> Listed records

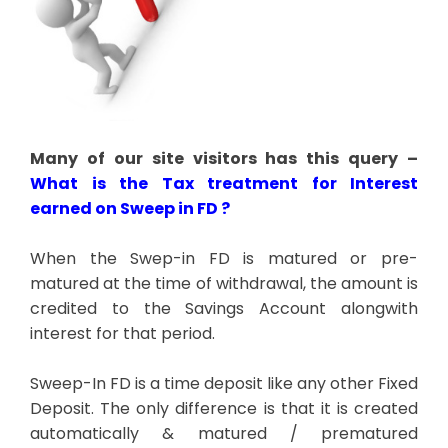
Many of our site visitors has this query –
What is the Tax treatment for Interest
earned on Sweep in FD ?
When the Swep-in FD is matured or pre-
matured at the time of withdrawal, the amount is
credited to the Savings Account alongwith
interest for that period.
Sweep-In FD is a time deposit like any other Fixed
Deposit. The only difference is that it is created
automatically & matured / prematured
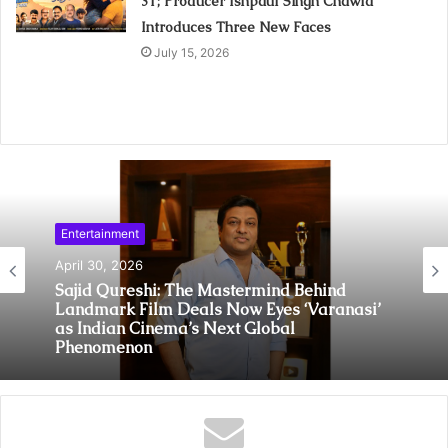
31; Producer Ishpaul Singh Chawla
Introduces Three New Faces
July 15, 2026
Entertainment
April 30, 2026
Sajid Qureshi: The Mastermind Behind
Landmark Film Deals Now Eyes ‘Varanasi’
as Indian Cinema’s Next Global
Phenomenon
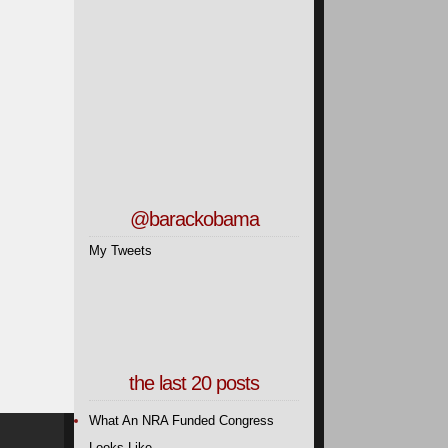
@barackobama
My Tweets
the last 20 posts
What An NRA Funded Congress
Looks Like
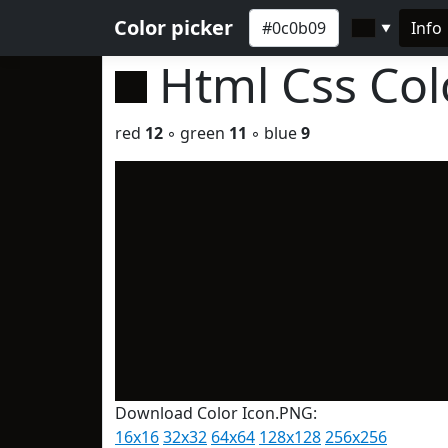
Color picker
Info
▼
Html Css Co
red
12
◦ green
11
◦ blue
9
Download Color Icon.PNG:
16x16
32x32
64x64
128x128
256x256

> Task goal
Each line containing the word "What" must be pulled from the listing and copied.

> Answer for the task
What is the Tax treatment for Interest
What An NRA Funded Congress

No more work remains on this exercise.